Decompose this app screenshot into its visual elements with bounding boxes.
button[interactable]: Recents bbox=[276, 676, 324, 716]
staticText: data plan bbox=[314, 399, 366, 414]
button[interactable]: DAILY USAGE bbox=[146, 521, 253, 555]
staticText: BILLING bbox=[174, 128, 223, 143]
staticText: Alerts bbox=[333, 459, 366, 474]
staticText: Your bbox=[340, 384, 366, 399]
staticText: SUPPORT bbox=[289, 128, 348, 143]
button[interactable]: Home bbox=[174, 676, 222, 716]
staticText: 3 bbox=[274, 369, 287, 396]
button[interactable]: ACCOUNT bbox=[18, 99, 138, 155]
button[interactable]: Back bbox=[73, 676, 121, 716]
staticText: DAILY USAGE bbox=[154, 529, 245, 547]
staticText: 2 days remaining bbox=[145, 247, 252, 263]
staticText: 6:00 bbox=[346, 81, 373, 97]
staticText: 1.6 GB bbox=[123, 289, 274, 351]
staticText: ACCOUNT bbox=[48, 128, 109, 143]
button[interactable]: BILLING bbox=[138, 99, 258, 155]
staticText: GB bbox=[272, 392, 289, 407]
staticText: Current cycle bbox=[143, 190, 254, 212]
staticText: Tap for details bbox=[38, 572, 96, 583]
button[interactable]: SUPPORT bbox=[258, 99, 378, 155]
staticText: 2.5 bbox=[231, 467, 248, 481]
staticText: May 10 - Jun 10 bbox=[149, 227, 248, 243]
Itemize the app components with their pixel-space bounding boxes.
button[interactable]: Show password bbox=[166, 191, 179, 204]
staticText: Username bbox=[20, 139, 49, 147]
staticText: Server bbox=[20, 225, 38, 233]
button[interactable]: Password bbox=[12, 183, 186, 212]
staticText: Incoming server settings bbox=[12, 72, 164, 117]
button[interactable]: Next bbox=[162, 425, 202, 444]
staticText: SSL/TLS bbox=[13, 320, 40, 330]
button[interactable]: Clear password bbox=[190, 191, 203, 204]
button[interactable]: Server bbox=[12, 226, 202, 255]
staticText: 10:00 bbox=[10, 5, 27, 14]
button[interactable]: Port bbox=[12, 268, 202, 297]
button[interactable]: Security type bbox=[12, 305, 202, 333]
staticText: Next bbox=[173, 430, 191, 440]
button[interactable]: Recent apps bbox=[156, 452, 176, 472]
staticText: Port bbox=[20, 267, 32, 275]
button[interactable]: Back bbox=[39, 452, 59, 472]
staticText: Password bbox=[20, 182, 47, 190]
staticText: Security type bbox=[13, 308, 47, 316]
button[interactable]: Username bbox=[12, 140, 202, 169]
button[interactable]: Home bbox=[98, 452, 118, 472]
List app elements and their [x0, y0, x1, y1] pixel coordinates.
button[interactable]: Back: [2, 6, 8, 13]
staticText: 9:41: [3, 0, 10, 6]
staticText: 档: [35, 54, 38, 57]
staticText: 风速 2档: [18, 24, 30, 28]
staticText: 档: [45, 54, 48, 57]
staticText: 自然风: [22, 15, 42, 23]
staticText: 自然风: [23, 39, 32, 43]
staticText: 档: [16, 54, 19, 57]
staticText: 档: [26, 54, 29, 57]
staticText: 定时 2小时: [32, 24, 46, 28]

# # # #

Exercise objective =>
Retype exactly, and only, the lines that run from the one with "Itemize the app" through the final line of the entries.

Completed exercise =>
Itemize the app components with their pixel-space bounding boxes.
button[interactable]: Show password bbox=[166, 191, 179, 204]
staticText: Username bbox=[20, 139, 49, 147]
staticText: Server bbox=[20, 225, 38, 233]
button[interactable]: Password bbox=[12, 183, 186, 212]
staticText: Incoming server settings bbox=[12, 72, 164, 117]
button[interactable]: Next bbox=[162, 425, 202, 444]
staticText: SSL/TLS bbox=[13, 320, 40, 330]
button[interactable]: Clear password bbox=[190, 191, 203, 204]
button[interactable]: Server bbox=[12, 226, 202, 255]
staticText: 10:00 bbox=[10, 5, 27, 14]
button[interactable]: Port bbox=[12, 268, 202, 297]
button[interactable]: Security type bbox=[12, 305, 202, 333]
staticText: Next bbox=[173, 430, 191, 440]
button[interactable]: Recent apps bbox=[156, 452, 176, 472]
staticText: Port bbox=[20, 267, 32, 275]
button[interactable]: Back bbox=[39, 452, 59, 472]
staticText: Password bbox=[20, 182, 47, 190]
staticText: Security type bbox=[13, 308, 47, 316]
button[interactable]: Username bbox=[12, 140, 202, 169]
button[interactable]: Home bbox=[98, 452, 118, 472]
List app elements and their [x0, y0, x1, y1] pixel coordinates.
button[interactable]: Back: [2, 6, 8, 13]
staticText: 9:41: [3, 0, 10, 6]
staticText: 档: [35, 54, 38, 57]
staticText: 风速 2档: [18, 24, 30, 28]
staticText: 档: [45, 54, 48, 57]
staticText: 自然风: [22, 15, 42, 23]
staticText: 自然风: [23, 39, 32, 43]
staticText: 档: [16, 54, 19, 57]
staticText: 档: [26, 54, 29, 57]
staticText: 定时 2小时: [32, 24, 46, 28]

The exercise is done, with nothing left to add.